DSIT and BCS convene experts to write AI ethics code

TL;DR:

  • The Department for Science, Innovation and Technology has convened an AI Assurance Stakeholder Consortium, led by professional body BCS.
  • Over the coming months it will draft a voluntary professional code of ethics and a skills and competencies framework for AI practitioners.
  • Members include the UK Accreditation Service, BSI, the National Physical Laboratory, the Ada Lovelace Institute and the Chartered Quality Institute.

The government has tasked BCS, The Chartered Institute for IT, with leading a new consortium to draw up an ethical code for people working in the technology sector. Officially convened by DSIT, the AI Assurance Stakeholder Consortium will pull together standards bodies, research institutes and independent experts to bolster trust in AI and support the assurance services the government sees as a future growth sector.
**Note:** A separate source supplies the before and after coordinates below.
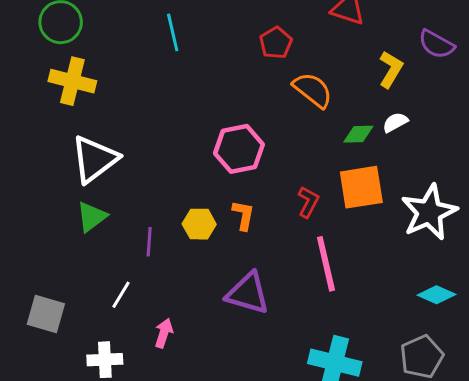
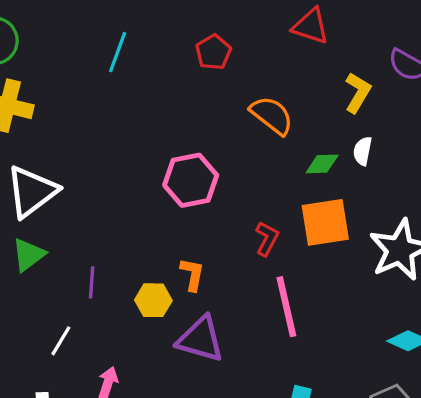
cyan line: (173, 32) -> (118, 52), turned 33
red pentagon: (276, 43) -> (213, 52), moved
white semicircle: (395, 122) -> (363, 151), turned -50
orange L-shape: (243, 215) -> (192, 274), moved
yellow hexagon: (199, 224) -> (153, 300), moved

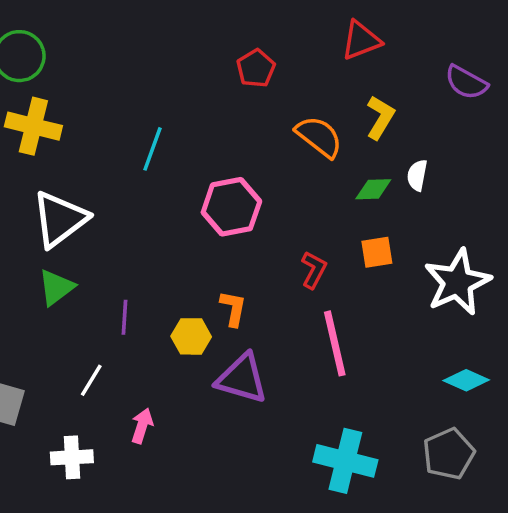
red triangle: (311, 26) -> (361, 40), turned -39
cyan line: (118, 52) -> (153, 149), moved
yellow L-shape: (358, 93) -> (380, 117), moved
orange square: (325, 222) -> (377, 252), size x0.6

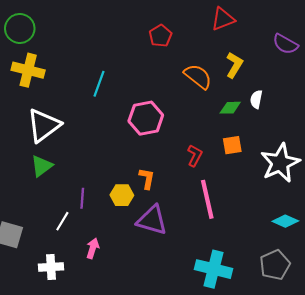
purple line: (125, 317) -> (82, 198), moved

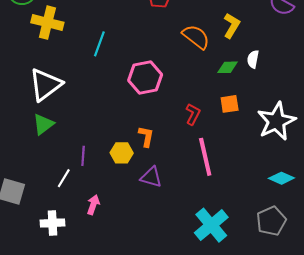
yellow cross: (28, 70) -> (47, 23), moved
purple triangle: (152, 220) -> (151, 177), size x0.7
cyan cross: (213, 269) -> (211, 225), turned 36

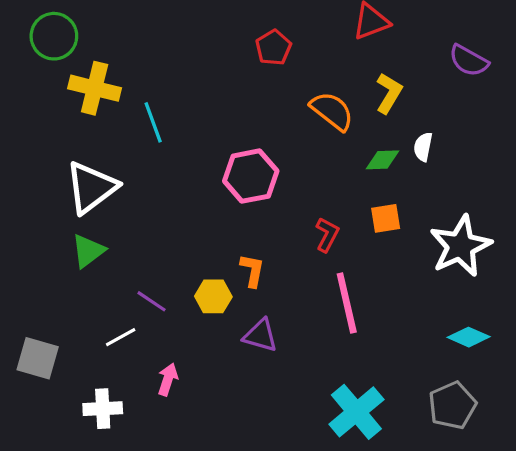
cyan line: (99, 44) -> (153, 122), moved, turned -40
purple line: (83, 156) -> (151, 301), turned -60
white line: (64, 178) -> (121, 337), turned 30

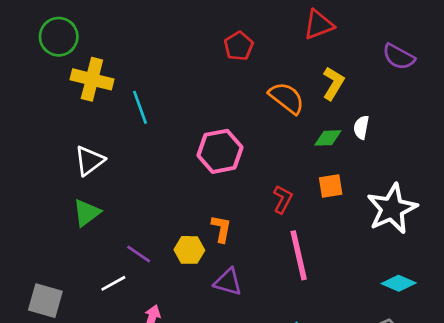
white triangle: (91, 187) -> (89, 161), size x0.7

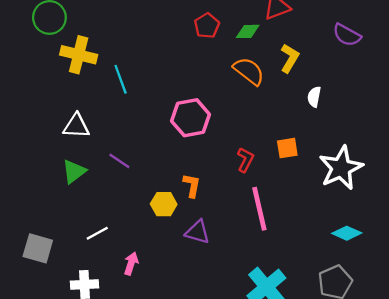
green diamond: (328, 138) -> (248, 31), moved
white triangle: (89, 161) -> (76, 126), turned 40
purple line: (139, 254) -> (119, 161), moved

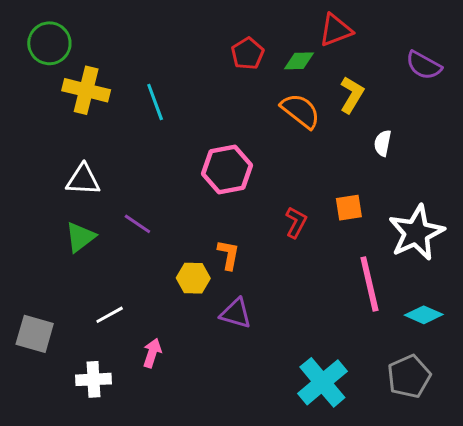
cyan line: (121, 79) -> (155, 102), moved
pink line: (259, 209) -> (369, 284), moved

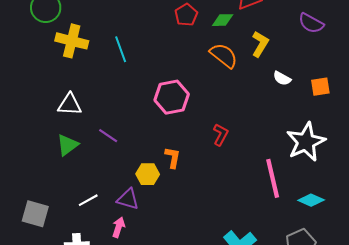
white semicircle: (383, 143) -> (282, 78), turned -72
orange square: (349, 208) -> (320, 87), moved
purple triangle: (236, 313) -> (128, 199), moved

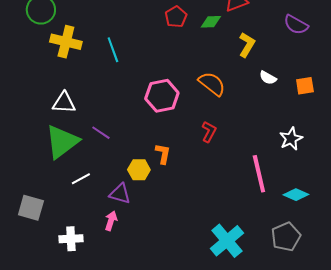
orange semicircle: (224, 55) -> (212, 84), moved
white star: (306, 142) -> (291, 139), size x0.6
green triangle: (68, 145) -> (62, 142), size x1.6
white line: (88, 200) -> (81, 179), moved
What the consortium will produce

Alongside a voluntary code of ethics, the group’s remit covers a skills and competencies framework, mapping the information AI assurance providers need to access, and raising the visibility and quality of assurance services across sectors. It will be chaired by BCS fellow Emma McGuigan and includes the UK Accreditation Service, the British Standards Institution, the National Physical Laboratory, the Ada Lovelace Institute and the Chartered Quality Institute, plus independent experts Adam Leon Smith and Professor Dame Wendy Hall, with techUK leading an industry advisory group.

AI minister Kanishka Narayan said trust is the precondition for adoption: “If we want Britons from every walk of life to seize the benefits AI offers, they need to be able to trust it.” McGuigan argued assurance is becoming “essential infrastructure for an economy that wants to adopt AI confidently, responsibly and at scale”.

Looking forward

The initiative reflects a recurring UK theme — using professional standards rather than hard regulation to shape AI practice, echoing earlier calls for the government to lead by example on professional IT standards. It also speaks to a real skills gap: bodies like the CMI have warned UK managers lack the AI skills their firms are now deploying. A voluntary code’s value will hinge on adoption and teeth — without procurement or regulatory hooks, an ethics framework risks being a credential few employers insist on. Whether assurance becomes a genuine UK profession or a niche badge is the open question this consortium has months to answer.